La protesta

Il ristoratore in difficoltà contro il governo Conte sulla pandemia: "Affrontiamo spese insostenibili e non riceviamo aiuti"

Brunella Bolloli

Il cartello campeggia da due giorni sulla porta a vetri del ristorante, è scritto a mano con pennarello nero, impossibile non notarlo. Dice: «In questo locale non è gradita la presenza di politici!!!», con tre punti esclamativi, un po' come si fa in certi negozi quando si legge «i cani non possono entrare» oppure sui portoni delle chiese: «Vietato l'ingresso in costume da bagno». Ma qui non è una questione di decoro o igiene piuttosto un grido d'allarme che il titolare del Peperoncino d'Oro, Valerio Laino, ha deciso di lanciare per difendere il suo lavoro e la sua categoria. Specializzato in piatti a base di pesce, nella centralissima via del Boschetto di Roma, rione Monti, il suo locale sforna prelibatezze dei nostri mari unite ai sapori della Calabria da cui il giovane chef proviene. Crudité come i gamberi rossi dello Jonio per iniziare e granchio reale con ciliegino rosso e basilico o la specialità della casa, pasta aglio, olio e peperoncino con calatura di alici non saranno più serviti ai parlamentari, non a questi al governo.

Perché questa decisione?

«Perché ci hanno messo in ginocchio. Da mesi, da quando è iniziata l'emergenza Covid, affrontiamo spese insostenibili e loro non fanno niente per darci una mano. Siamo in trincea e ci prendono in giro».

Si riferisce al viceministro dell'Economia, la grillina Laura Castelli, che ha detto che i ristoratori dovrebbero cambiare mestiere?

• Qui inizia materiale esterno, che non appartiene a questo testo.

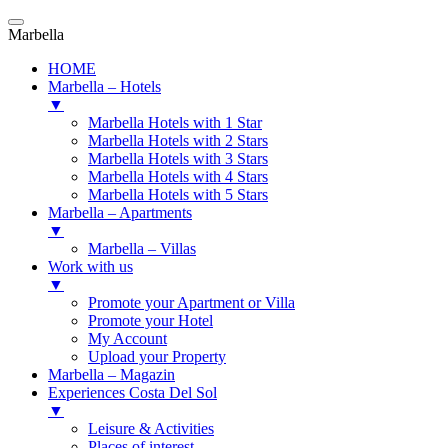
Marbella
HOME
Marbella – Hotels
▼
Marbella Hotels with 1 Star
Marbella Hotels with 2 Stars
Marbella Hotels with 3 Stars
Marbella Hotels with 4 Stars
Marbella Hotels with 5 Stars
Marbella – Apartments
▼
Marbella – Villas
Work with us
▼
Promote your Apartment or Villa
Promote your Hotel
My Account
Upload your Property
Marbella – Magazin
Experiences Costa Del Sol
▼
Leisure & Activities
Places of interest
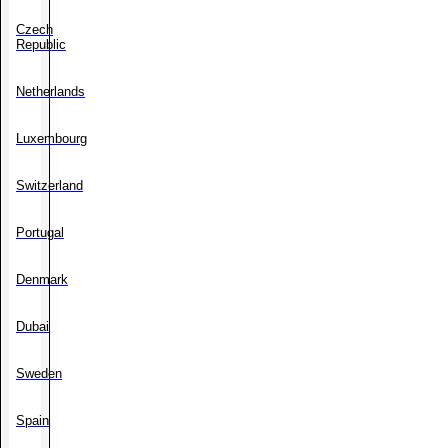
Czech
Republic
Netherlands
Luxembourg
Switzerland
Portugal
Denmark
Dubai
Sweden
Spain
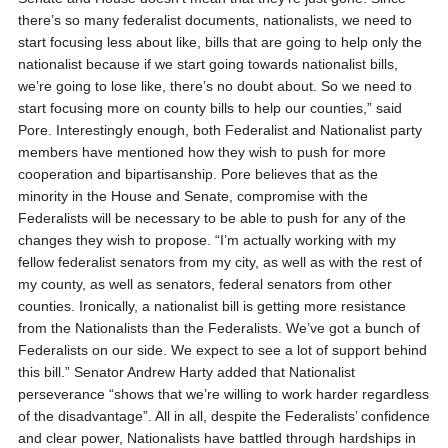
there’s so many federalist documents, nationalists, we need to
start focusing less about like, bills that are going to help only the
nationalist because if we start going towards nationalist bills,
we’re going to lose like, there’s no doubt about. So we need to
start focusing more on county bills to help our counties,” said
Pore.
Interestingly enough, both Federalist and Nationalist party
members have mentioned how they wish to push for more
cooperation and bipartisanship. Pore believes that as the
minority in the House and Senate, compromise with the
Federalists will be necessary to be able to push for any of the
changes they wish to propose.
“I’m actually working with my
fellow federalist senators from my city, as well as with the rest of
my county, as well as senators, federal senators from other
counties. Ironically, a nationalist bill is getting more resistance
from the Nationalists than the Federalists. We’ve got a bunch of
Federalists on our side. We expect to see a lot of support behind
this bill.”
Senator Andrew Harty added that Nationalist
perseverance “shows that we’re willing to work harder regardless
of the disadvantage”. All in all, despite the Federalists’ confidence
and clear power, Nationalists have battled through hardships in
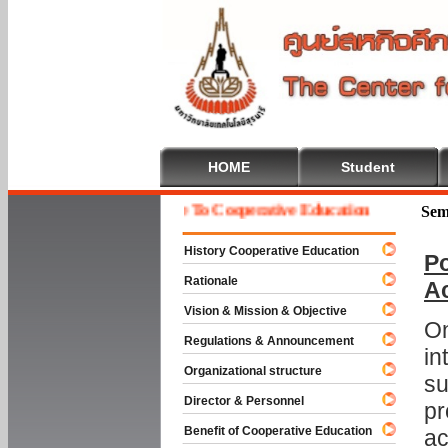
HOME
Student
Welcome To Cooperative Education
Sem
History Cooperative Education
Po
Rationale
A
Vision & Mission & Objective
On
Regulations & Announcement
in
Organizational structure
su
Director & Personnel
pr
Benefit of Cooperative Education
ac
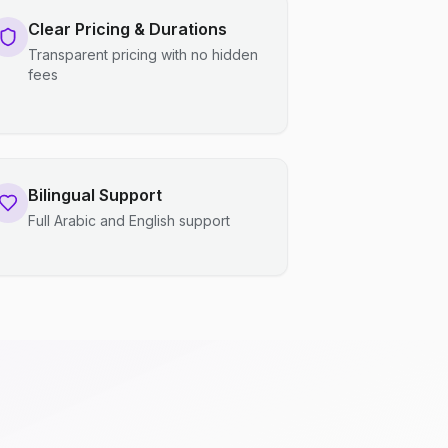
Clear Pricing & Durations
Transparent pricing with no hidden
fees
Bilingual Support
Full Arabic and English support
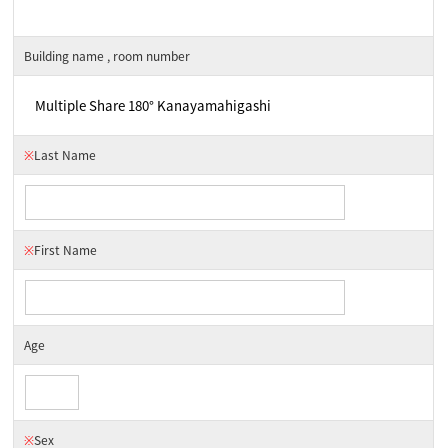
Building name , room number
※
Last Name
※
First Name
Age
※
Sex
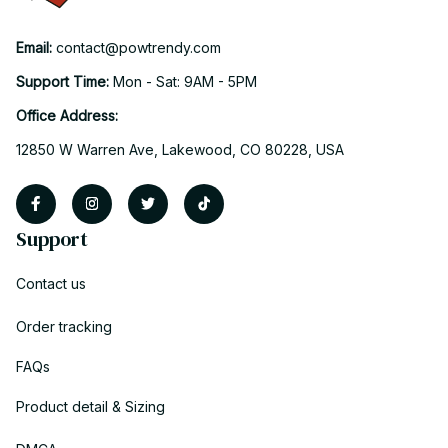
Email: 
contact@powtrendy.com
Support Time: 
Mon - Sat: 9AM - 5PM
Office Address:
12850 W Warren Ave, Lakewood, CO 80228, USA
Support
Contact us
Order tracking
FAQs
Product detail & Sizing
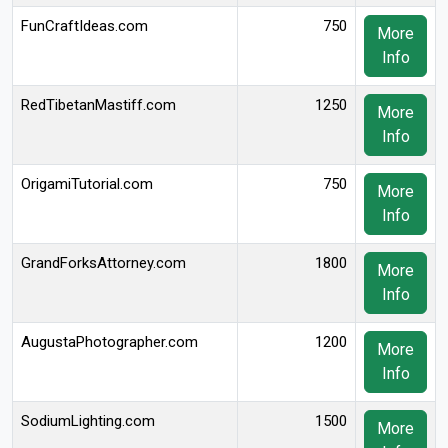
FunCraftIdeas.com
750
More
Info
RedTibetanMastiff.com
1250
More
Info
OrigamiTutorial.com
750
More
Info
GrandForksAttorney.com
1800
More
Info
AugustaPhotographer.com
1200
More
Info
SodiumLighting.com
1500
More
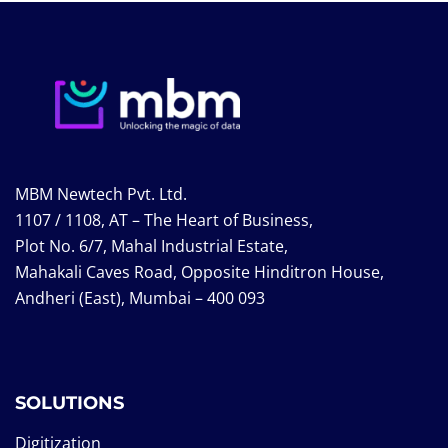
MBM Newtech Pvt. Ltd.
1107 / 1108, AT – The Heart of Business,
Plot No. 6/7, Mahal Industrial Estate,
Mahakali Caves Road, Opposite Hinditron House,
Andheri (East), Mumbai – 400 093
SOLUTIONS
Digitization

«Vergognoso. Come si fa a dire una cosa del genere? Ma ci rendiamo conto? È come se io dicessi a lei che fa la giornalista da anni: visto che nessuno legge più i giornali di carta, cambi mestiere. Il governo ha il compito di aiutarci, non di metterci in mutande».

Ha ricevuto i 600 euro?

«Sì, ma solo a marzo e aprile, poi basta. Possono essere sufficienti 600 euro al mese per vivere a Roma e pagare le spese, saldare l'affitto e fare andare avanti questa attività, che io ho iniziato quando avevo 13 anni perché sono sempre stato appassionato di cucina e ancora adesso, ogni mattina vado a Fiumicino e a Santa Marinella a scegliere personalmente il pesce più fresco per i miei clienti e parlo con i pescatori, è la mia storia. Ho investito bei soldi per questo locale, adesso è un pianto, nella via non passa più nessuno, zero turisti, il Comune latita, io sono in trincea e attendo risposte da questa classe politica capace solo a chiudere e a fare allarmismo».

 

 

 

 

Eppure tanti hanno applaudito il premier Conte tornato dall'Europa con i soldi per l'Italia...

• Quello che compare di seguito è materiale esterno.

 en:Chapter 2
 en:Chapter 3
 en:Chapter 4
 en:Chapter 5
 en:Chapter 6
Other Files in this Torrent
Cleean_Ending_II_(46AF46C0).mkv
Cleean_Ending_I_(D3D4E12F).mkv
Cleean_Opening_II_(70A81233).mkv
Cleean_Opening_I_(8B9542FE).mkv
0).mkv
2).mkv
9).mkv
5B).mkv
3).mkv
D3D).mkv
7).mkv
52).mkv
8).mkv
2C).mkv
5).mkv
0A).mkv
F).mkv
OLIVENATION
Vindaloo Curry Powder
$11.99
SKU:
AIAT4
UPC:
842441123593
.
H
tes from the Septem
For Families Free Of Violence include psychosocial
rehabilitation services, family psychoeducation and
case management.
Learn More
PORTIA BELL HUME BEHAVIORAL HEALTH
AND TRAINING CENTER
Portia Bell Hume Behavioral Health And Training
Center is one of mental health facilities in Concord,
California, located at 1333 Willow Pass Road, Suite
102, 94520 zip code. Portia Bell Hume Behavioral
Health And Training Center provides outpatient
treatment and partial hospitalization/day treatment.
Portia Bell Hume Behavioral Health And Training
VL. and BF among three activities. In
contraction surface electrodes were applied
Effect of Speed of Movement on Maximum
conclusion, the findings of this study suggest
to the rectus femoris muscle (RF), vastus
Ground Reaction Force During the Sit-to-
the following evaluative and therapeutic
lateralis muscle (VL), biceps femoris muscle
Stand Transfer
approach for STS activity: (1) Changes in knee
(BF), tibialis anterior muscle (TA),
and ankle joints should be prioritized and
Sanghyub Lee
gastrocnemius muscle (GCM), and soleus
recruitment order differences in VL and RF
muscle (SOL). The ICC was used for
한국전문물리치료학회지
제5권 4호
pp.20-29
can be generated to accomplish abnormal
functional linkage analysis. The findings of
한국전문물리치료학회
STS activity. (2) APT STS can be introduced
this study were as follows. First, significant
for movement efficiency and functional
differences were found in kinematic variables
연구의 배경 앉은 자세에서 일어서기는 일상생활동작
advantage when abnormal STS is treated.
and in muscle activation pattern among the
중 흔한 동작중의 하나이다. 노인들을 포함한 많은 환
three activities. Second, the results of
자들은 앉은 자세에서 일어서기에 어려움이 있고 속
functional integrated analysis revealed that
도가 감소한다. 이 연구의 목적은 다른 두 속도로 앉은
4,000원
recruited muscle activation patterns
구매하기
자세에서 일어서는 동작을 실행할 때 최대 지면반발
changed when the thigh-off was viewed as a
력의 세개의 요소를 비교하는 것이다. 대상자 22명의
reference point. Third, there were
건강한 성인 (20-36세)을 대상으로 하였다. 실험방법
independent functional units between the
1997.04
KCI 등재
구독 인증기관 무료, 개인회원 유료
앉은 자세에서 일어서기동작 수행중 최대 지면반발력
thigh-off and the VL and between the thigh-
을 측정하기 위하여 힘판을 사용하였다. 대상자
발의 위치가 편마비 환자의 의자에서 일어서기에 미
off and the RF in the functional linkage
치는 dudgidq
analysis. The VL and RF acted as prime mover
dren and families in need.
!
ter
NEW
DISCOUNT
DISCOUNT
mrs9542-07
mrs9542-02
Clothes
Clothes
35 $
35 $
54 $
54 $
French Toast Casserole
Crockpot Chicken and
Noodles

«L'unico plauso che al governo, a mio parere, è quello di averci aiutato ad indebitarci con l'accesso al credito grazie alla garanzia dello Stato, non dimenticando che la chiusura delle attività c'è stata imposta; così facendo è stato deciso il nostro fallimento ormai quasi consolidato».

Ha dovuto licenziare del personale?

«Per forza. Eravamo in 4, siamo rimasti in 2. A malincuore ci siamo accordati, non potevo fare altrimenti. Il mio locale non è grande ma era sempre pieno, bisognava prenotare due o otre giorni prima per trovare posto, ora gli incassi sono diminuiti dell'80 per cento. Adesso, per via del distanziamento, posso tenere sì e no quattro tavoli, i coperti sono stati dimezzati e se volessi allargarmi fuori dovrei sborsare per la tassa di occupazione del suolo pubblico».

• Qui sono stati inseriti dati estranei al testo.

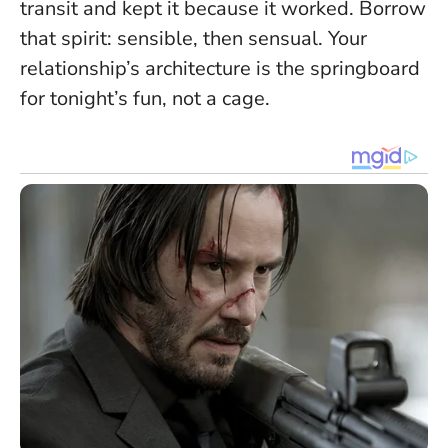
transit and kept it because it worked. Borrow
that spirit: sensible, then sensual.
Your
relationship’s architecture is the springboard
for tonight’s fun, not a cage.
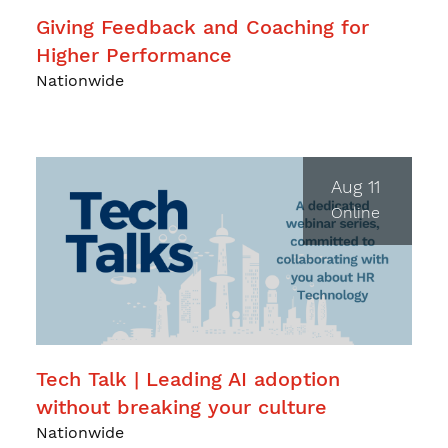
Giving Feedback and Coaching for
Higher Performance
Nationwide
Aug 11
Online
Tech Talk | Leading AI adoption
without breaking your culture
Nationwide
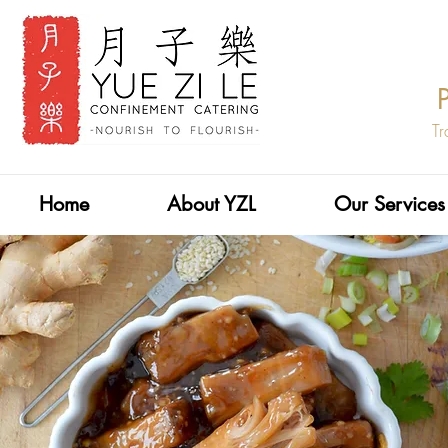
Tr
Home
About YZL
Our Services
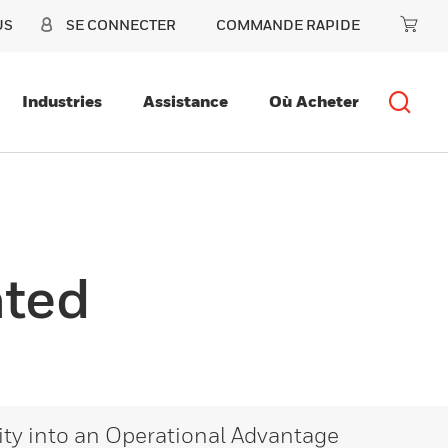
US
SE CONNECTER
COMMANDE RAPIDE
Industries
Assistance
Où Acheter
ated
lity into an Operational Advantage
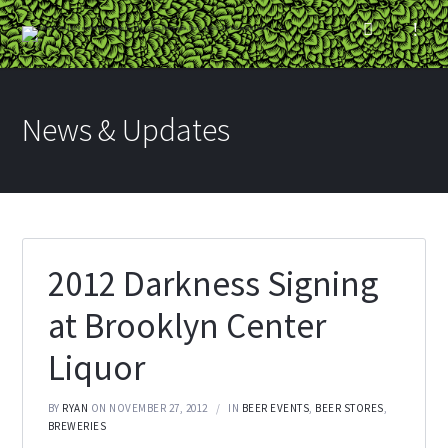
News & Updates
2012 Darkness Signing
at Brooklyn Center
Liquor
BY
RYAN
ON NOVEMBER 27, 2012
IN
BEER EVENTS
,
BEER STORES
,
BREWERIES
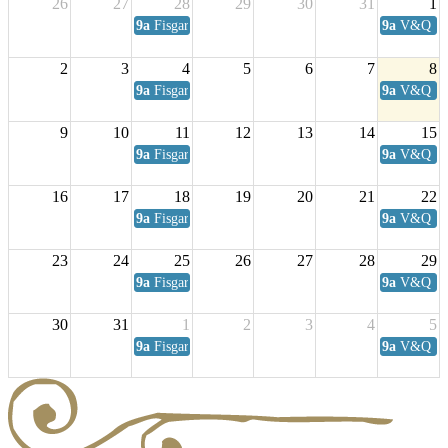
26
27
28
29
30
31
1
9a
Fisgard Coffee Club
9a
V&Q Sat
2
3
4
5
6
7
8
9a
Fisgard Coffee Club
9a
V&Q Sat
9
10
11
12
13
14
15
9a
Fisgard Coffee Club
9a
V&Q Sat
16
17
18
19
20
21
22
9a
Fisgard Coffee Club
9a
V&Q Sat
23
24
25
26
27
28
29
9a
Fisgard Coffee Club
9a
V&Q Sat
30
31
1
2
3
4
5
9a
Fisgard Coffee Club
9a
V&Q Sat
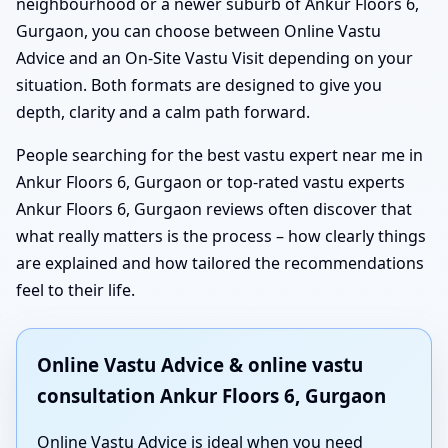
neighbourhood or a newer suburb of Ankur Floors 6,
Gurgaon, you can choose between Online Vastu
Advice and an On-Site Vastu Visit depending on your
situation. Both formats are designed to give you
depth, clarity and a calm path forward.
People searching for the best vastu expert near me in
Ankur Floors 6, Gurgaon or top-rated vastu experts
Ankur Floors 6, Gurgaon reviews often discover that
what really matters is the process – how clearly things
are explained and how tailored the recommendations
feel to their life.
Online Vastu Advice & online vastu
consultation Ankur Floors 6, Gurgaon
Online Vastu Advice is ideal when you need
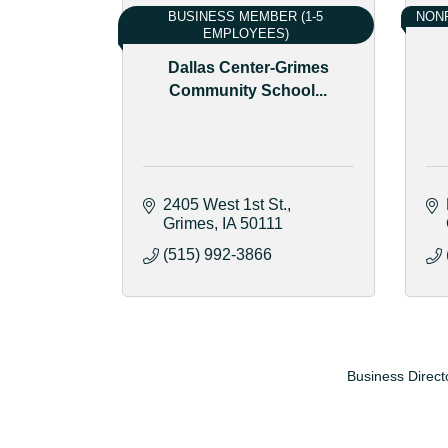
BUSINESS MEMBER (1-5
NONP
EMPLOYEES)
Dallas Center-Grimes
Community School...
2405 West 1st St.
Grimes
IA
50111
(515) 992-3866
Business Direct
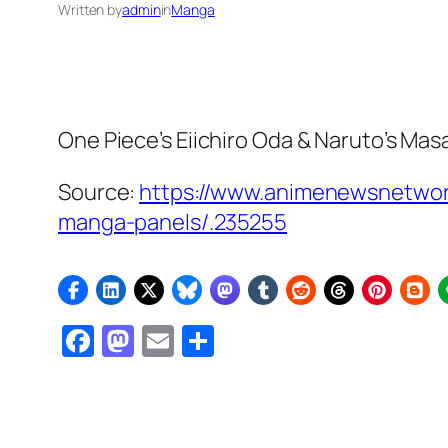
Written by
admin
in
Manga
One Piece’s
Eiichiro Oda &
Naruto’s
Masas
Source:
https://www.animenewsnetwork
manga-panels/.235255
Facebook
Mastodon
Email
Share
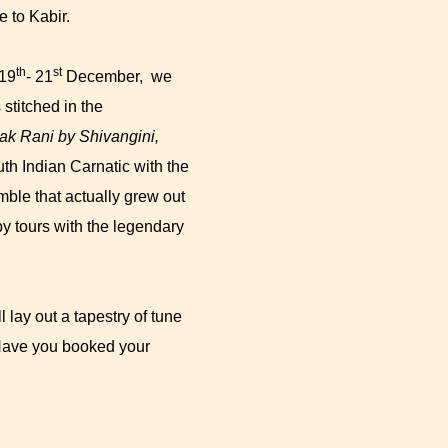
e to Kabir.
th
st
 19
- 21
December, we
stitched in the
k Rani by Shivangini,
uth Indian Carnatic with the
emble that actually grew out
y tours with the legendary
lay out a tapestry of tune
 Have you booked your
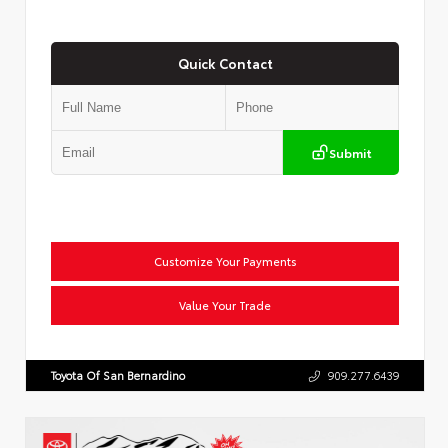
Quick Contact
Submit
Customize Your Payments
Value Your Trade
Toyota Of San Bernardino
909.277.6439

Chi erano i politici che venivano a mangiare da lei?

«Qui dietro abita l'ex presidente Napolitano, è venuto certo, ma un po' tutti, di ogni schieramento. Adesso però non voglio vederli. Se prorogano lo stato di emergenza, come sembra, per noi ristoratori la situazione sarà ancora più drammatica: molti dipendenti della Banca d'Italia, lavoratori pubblici, venivano qui a pranzo o a fare le cene di lavoro, con lo smart working invece stanno a casa e c'è il deserto».

Cosa propone?

«Lo sciopero fiscale. Io non sono per evadere, sia chiaro. Ma se penso al mancato rinvio delle tasse da luglio a settembre provo rabbia e disprezzo. Per noi ristoratori del centro di Roma le speranze di salvarci sono sempre di meno e il grande patto in Europa, viste le condizioni e l'erogazione posticipata dei soldi, per noi partite Iva non sarà altro che l'ennesima beffa».